IL CAPITANO ULTIMO: «IO, GUARITO DA UN’AQUILA»
L’incontro con il capo Apache
Ma torniamo al capo Apache. «Dopo la sua risposta io e miei uomini lo incontrammo. È stato con noi due giorni senza dire una parola, ci scrutava in silenzio. Alla fine del secondo giorno ci ha detto: vi ho osservati. Siete come questa mano: se la vedi aperta sono cinque dita, se la vedi chiusa è la forza di un pugno. Ci ha raccontato delle sofferenze della sua gente e ci ha parlato della famiglia delle aquile alla quale lui chiede sempre un parere prima di prendere una decisione». È stato quel giorno che l’idea di avere un’aquila ha cominciato a cercare spazio nei pensieri di Ultimo (nel frattempo diventato colonnello e oggi operativo al Noe). «Tanti anni dopo quell’incontro mi è capitato di vivere un periodo davvero nero — racconta lui —. Stavo male, sono finito in ospedale ma nessuno capiva cosa avessi». Era il tempo delle accuse per la non perquisizione al covo di Riina, Ultimo fu travolto dal processo (poi è stato assolto), «ma per favore avevamo detto solo le aquile, non voglio parlare di mafia né di quello che ho sentito in aula, né voglio gloriarmi della cattura di Riina… Io nel frattempo sono andato avanti, non mi sono mai fermato».

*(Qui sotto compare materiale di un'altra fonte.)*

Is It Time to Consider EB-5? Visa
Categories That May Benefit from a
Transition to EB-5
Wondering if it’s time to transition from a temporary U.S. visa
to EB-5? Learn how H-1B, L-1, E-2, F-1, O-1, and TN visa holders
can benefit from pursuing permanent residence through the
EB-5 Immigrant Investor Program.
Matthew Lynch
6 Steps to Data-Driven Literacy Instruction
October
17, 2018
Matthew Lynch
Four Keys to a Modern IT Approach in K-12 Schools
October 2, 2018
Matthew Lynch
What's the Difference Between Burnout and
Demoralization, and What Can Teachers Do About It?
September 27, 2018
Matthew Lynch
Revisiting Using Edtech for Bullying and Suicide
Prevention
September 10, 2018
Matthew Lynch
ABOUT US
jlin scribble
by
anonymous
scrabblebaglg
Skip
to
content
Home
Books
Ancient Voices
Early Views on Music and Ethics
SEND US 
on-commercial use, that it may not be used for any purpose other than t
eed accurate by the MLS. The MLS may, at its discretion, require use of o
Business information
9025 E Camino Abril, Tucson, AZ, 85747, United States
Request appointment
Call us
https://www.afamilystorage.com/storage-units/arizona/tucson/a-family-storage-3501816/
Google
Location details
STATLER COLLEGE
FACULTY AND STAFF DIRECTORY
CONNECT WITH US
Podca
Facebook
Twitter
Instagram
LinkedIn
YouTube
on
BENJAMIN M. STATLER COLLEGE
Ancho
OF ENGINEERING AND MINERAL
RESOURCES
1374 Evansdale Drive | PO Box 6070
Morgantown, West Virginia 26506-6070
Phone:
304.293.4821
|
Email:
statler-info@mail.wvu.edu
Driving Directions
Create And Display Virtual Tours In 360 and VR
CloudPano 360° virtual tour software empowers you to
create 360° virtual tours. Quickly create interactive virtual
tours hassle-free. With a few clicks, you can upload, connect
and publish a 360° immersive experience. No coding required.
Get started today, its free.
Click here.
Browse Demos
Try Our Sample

Il rapporto con gli animali
Riprendiamo. «Ero in ospedale e una notte ho fatto un sogno: mi venivano addosso moltissimi falchi ma invece di beccarmi mi sfioravano, quasi delle carezze. Per me quello era un messaggio di Ronnie: mi suggeriva di curarmi con i falchi. Quando sono uscito sono andato dai falconieri, ho fatto un corso e ne ho preso uno. Non sono mai più stato male. E appena ho potuto sono passato dal falco alle aquile. È così che sono guarito». Oggi il capitano Ultimo ha due aquile reali — un maschio di nome Wahir e una femmina che si chiama Lacrima, nate in cattività —, una falconeria e rapaci di vario genere nella casa famiglia che ha tirato su assieme ad amici, volontari e uomini della sua vecchia squadra. Si occupano di minorenni in difficoltà alla periferia est di Roma, nella Tenuta della Mistica.
Tra Lacrima e Wahir
«Qui creiamo sopravvivenza» racconta lui mentre infila il guanto di cuoio per tenere sul braccio le sue aquile. «Per me è una preghiera fare giustizia senza chiedere niente in cambio, è una preghiera fare il prete-carabiniere cercando di creare tutta l’eguaglianza e la bellezza possibile nella sopravvivenza di chi viene alla nostra porta e la trova aperta». Si infila nel capanno a prendere Lacrima. Due metri e più di apertura alare, «la potenza, la bellezza e la perfezione messe assieme» la presenta lui. «Quando vola volo con lei, la vedo planare e plano con lei, quando arriva sento addosso il soffio del vento. Se un giorno volesse andare è libera di farlo, finora è sempre tornata». Le aquile hanno un partner per la vita e sia per lei sia per Wahir il partner è Ultimo. In primavera, quando arriva, loro fanno versi d’amore per lui e lui ricambia con parole, carezze e ramoscelli per costruire il nido. Un giorno ha raccolto una penna. L’ha impacchettata e l’ha spedita al suo amico Apache.